He'd repeated it twice more by the time we were out in Coney Street, with the Co-op ladies' piano becoming faint in the background.
'I gave him a damn good hammering,' I said.
Wright was fairly bursting with questions, and the one he eventually gasped out was: 'When?'
'Four o'clock time,' I said
'I was out of the office then,' said Wright, and I could tell he was cursing himself for that. He then started in on a hundred other questions, but I checked him with one of my own for him:
'Where are we going, mate?' I said.
'You're going to telephone this Bowman fellow. He told me he's stopping late in his office, and I said I'd let you know if I happened to run into you.'
I was going to telephone, and old Wrighty was going to listen.
Ten minutes later we were in the empty police office, and the snow was dripping off our coats as Wright wound his magneto. The cold air had sobered me somewhat, though I still felt queer as Wright passed me the mouthpiece and did not move away. We were elbow to elbow as I said into the instrument, 'Mr Bowman? It's Detective Stringer here.'
But he didn't quite take that.
'Jim?' he said. 'It's Steve here.'
He might have been moving fast on a train from the sound of him - an Underground train.
'There's been a bit of a turn-up over the Peters business,' he said. 'A man has been stationed outside my house every morning and evening for four days.'
'What's he doing?'
'Watching the place. Watching me.'
'All the time - morning and night?'
'Not quite. He comes and goes. He must've taken lodgings roundabout.'
'Do you know him?'
'Certainly not.'
'What does he look like?'
'Big, wide - not over-pleasant, strange stockings.'
'How do you mean?'
'Yellow. Nobody wears yellow stockings in Wimbledon.'
'How do you know it's touching on the Peters business?'
'Well, isn't it?'
The line went and then came back, swallowing what might have been a moment of fear on Bowman's part.
'Look,' he said, as the connection came back, 'this man's not your Wimbledon type, and it's a little anxious-making.'
Bowman was an intelligent man who was not at that moment in drink. He was speaking to me as though I was the same, and I was galvanised just as I had been at Stone Farm. Bowman was not an adventurous sort himself, but he brought adventure to me. Here was movement in the mystery, and I heard myself say, 'I'll come up to London directly - come and see you tonight.'
'Tonight?' he said.
But even as I spoke, I was thinking: I'll arrive in the early hours, too late for the Underground ... I didn't fancy the cost of a cab across London.

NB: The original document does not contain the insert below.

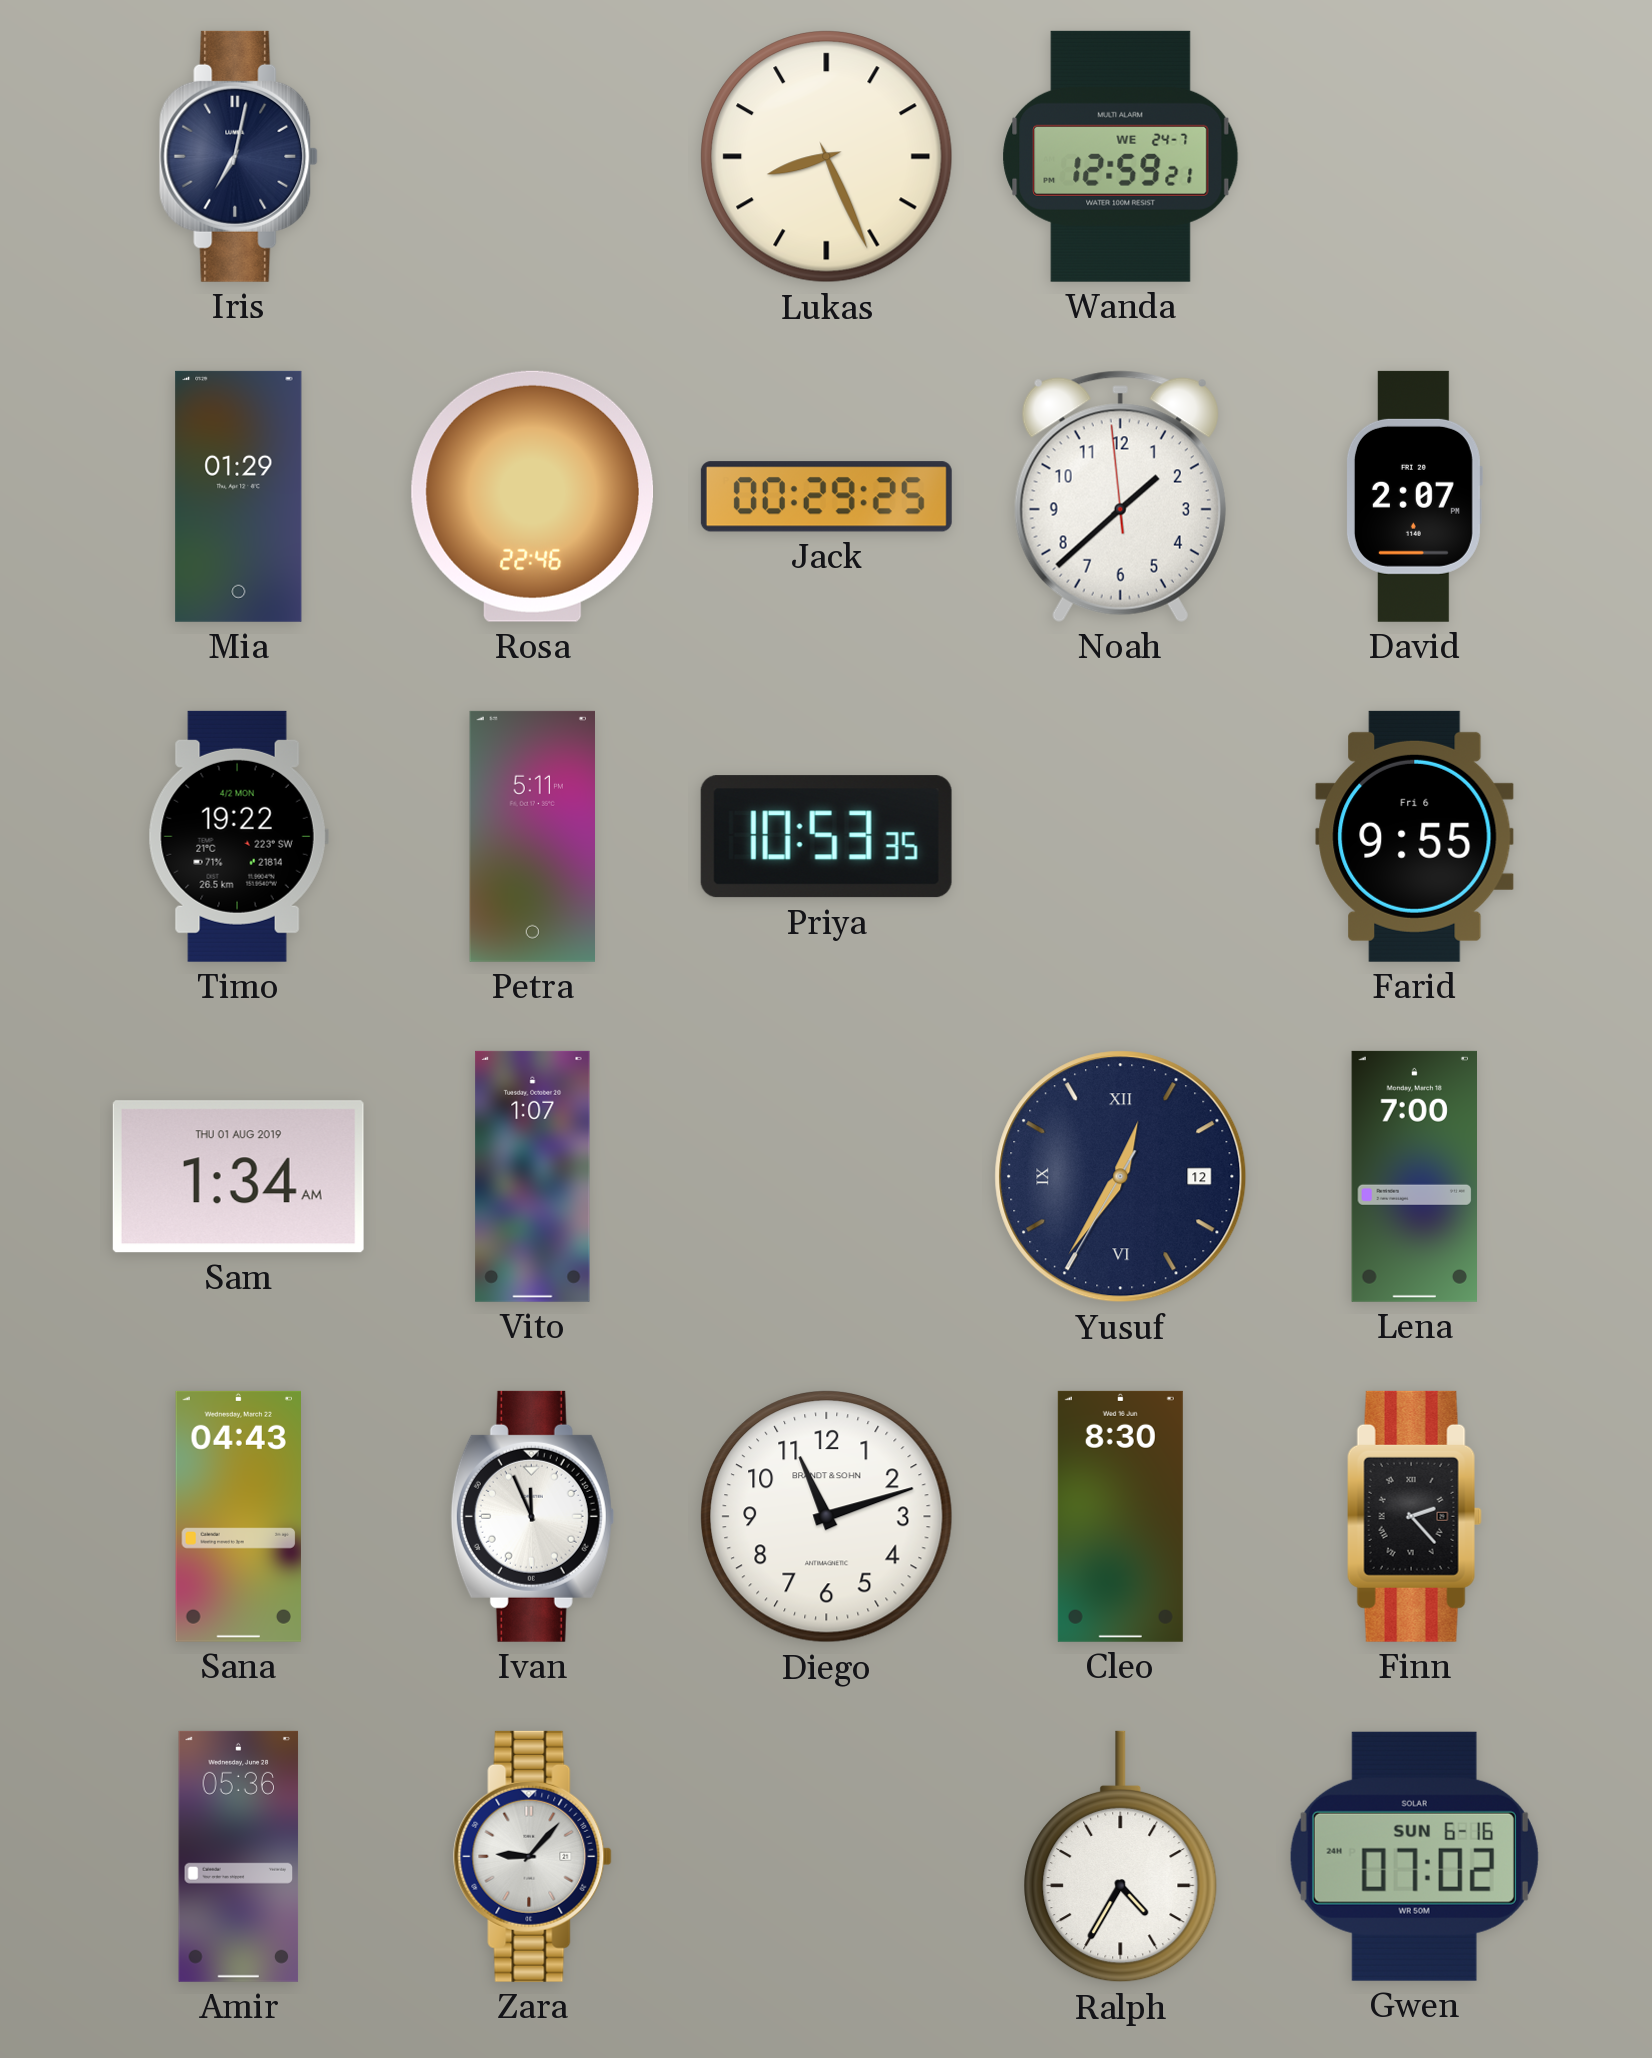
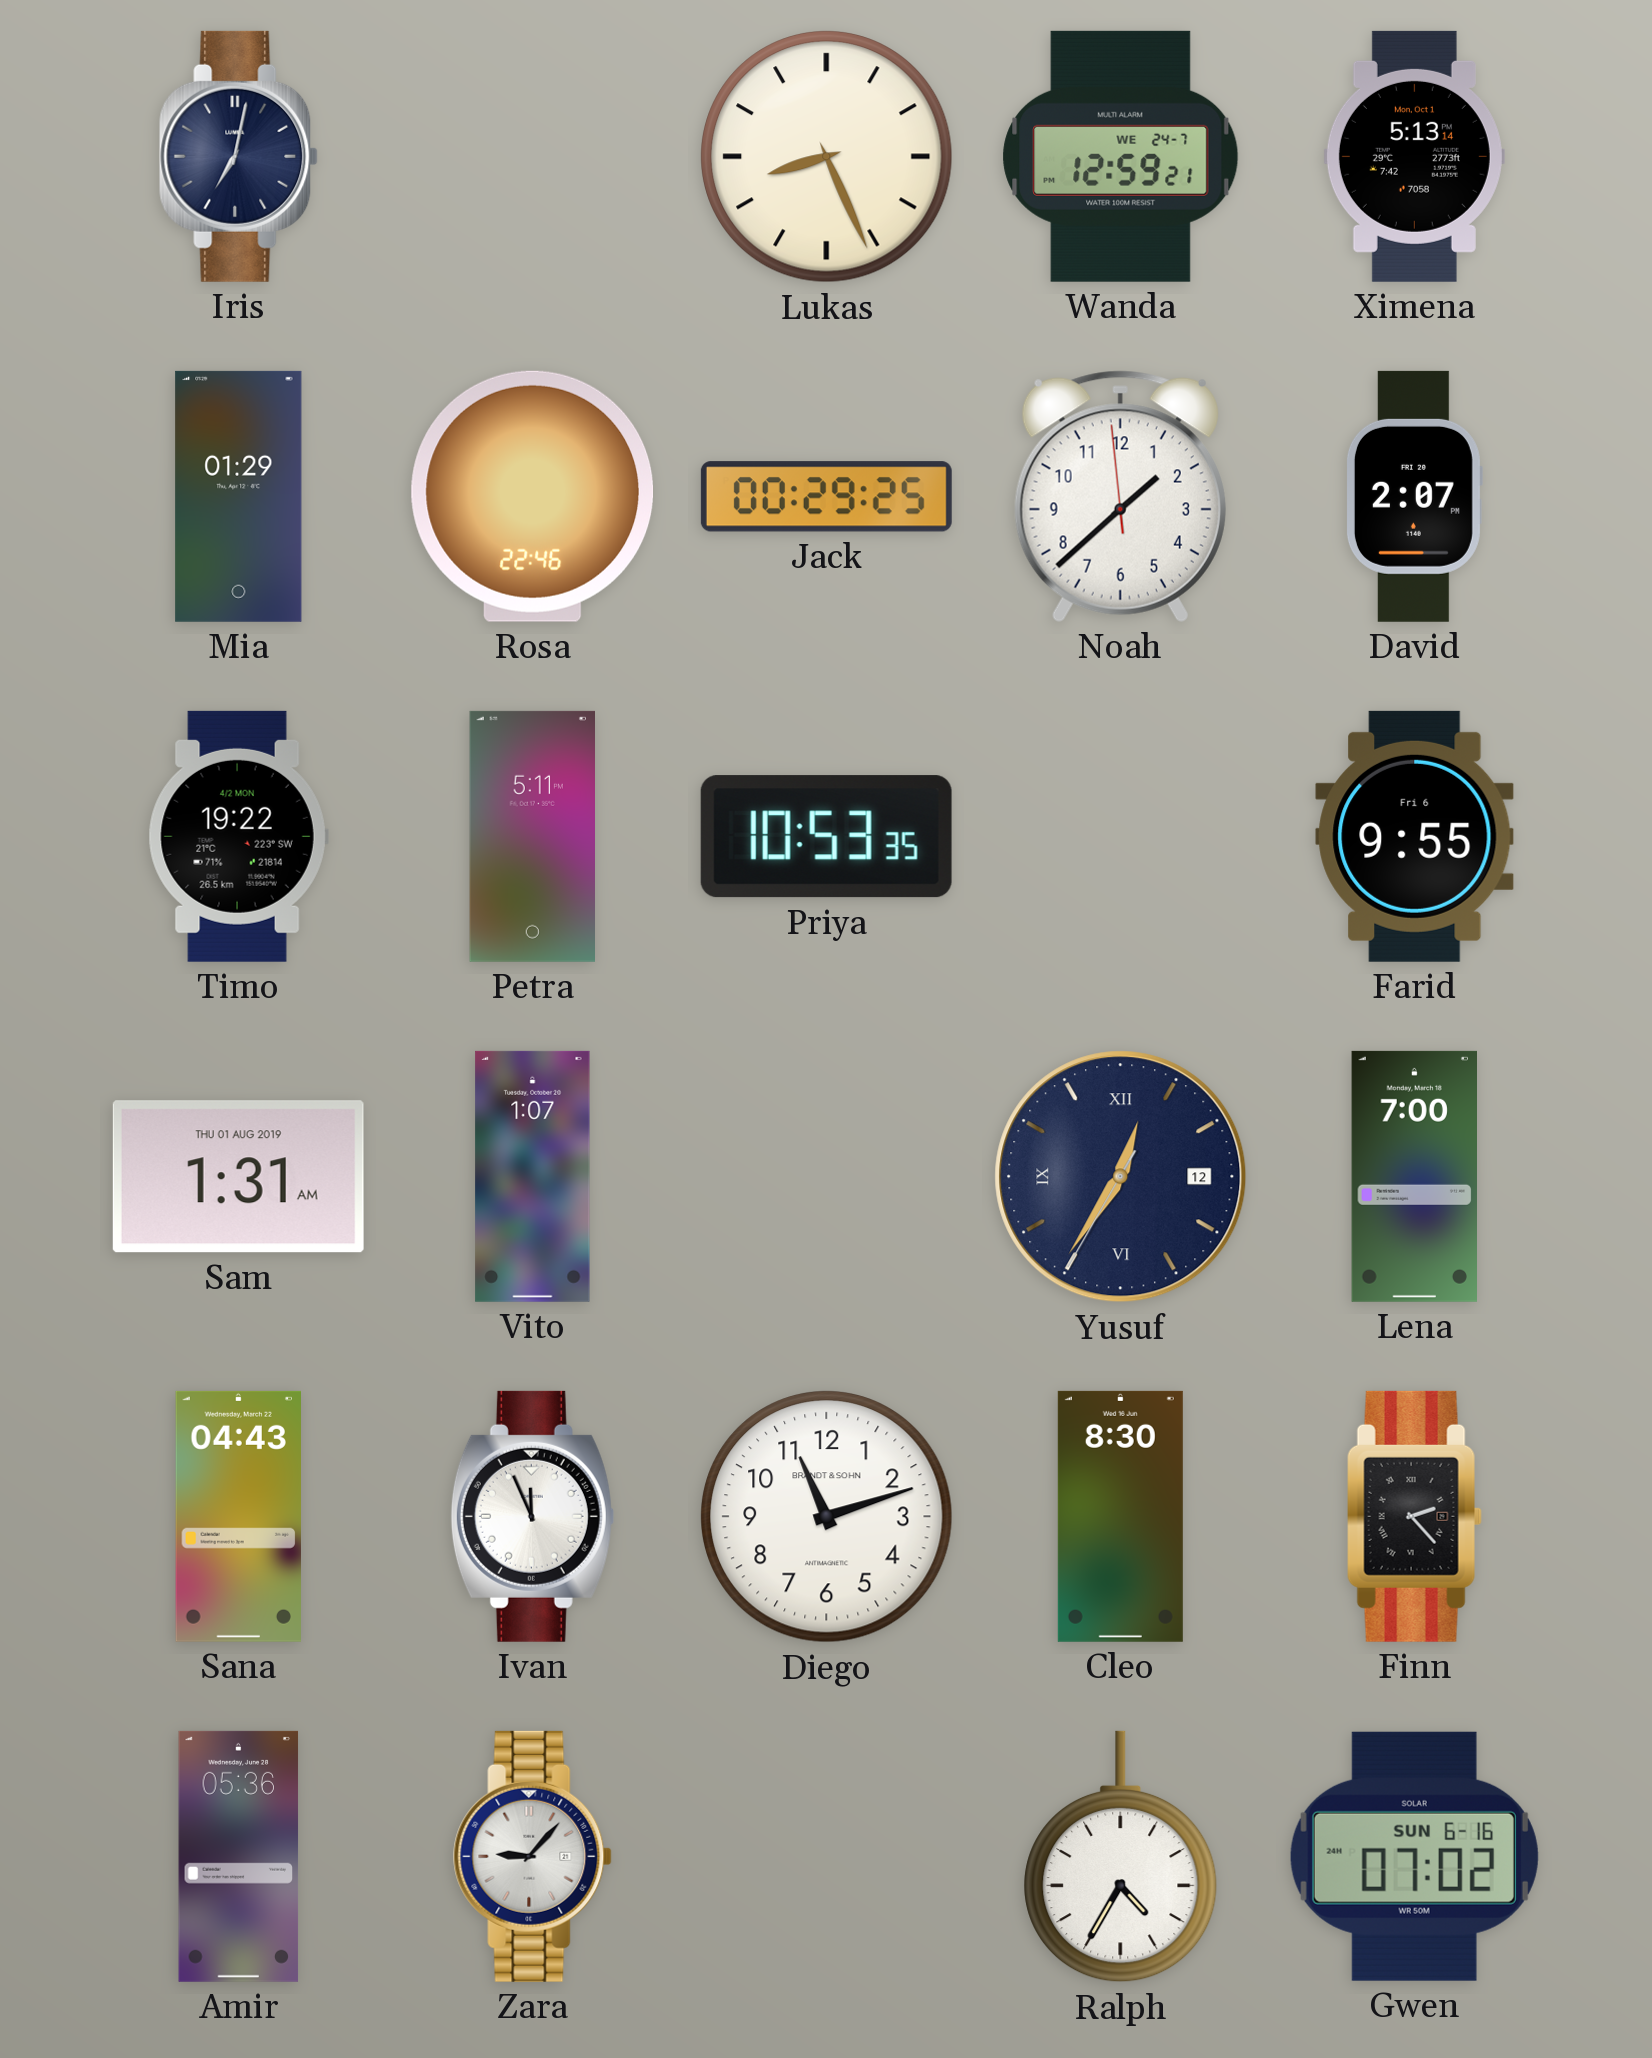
Ximena: none -> 5:13
Sam: 1:34 -> 1:31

'Well, I've got to look into the timings - that might not be on. But I'll run up to London tonight, put up somewhere near King's Cross and meet you first thing in the morning.'
'Then come to the office. But it can't be first thing - it's press day, and there's a lot of copy to get off. We'll meet at midday underneath the big clock at the Royal Courts of Justice on Fleet Street. Do you know it?'
I did - from my Waterloo days.
'I could spare an hour before I'd have to be back here,' Bowman continued, 'but we can sink a few pints and I'll put you in the picture.'
'Scrub out the beer if it's your press day,' I said.
'No fear.'
'But now you're going to have to go through another night of being watched. You might contact the Wimbledon police.'
'I've thought of it, but that would mean alerting Violet, which I'd rather not - and then again, what do I have to complain of? There's a man standing in the street. Well, it's not my street.'
Wright stepped back and marvelled at me as I put down the receiver.
'What now, then?'
'He's being followed.'
'It's to do with your photograph, is it?'
'You're beginning to believe there's something in it, aren't you?'
'I didn't say that.'
Wright was holding the door of the police office open for me. We stepped out and he locked up behind us.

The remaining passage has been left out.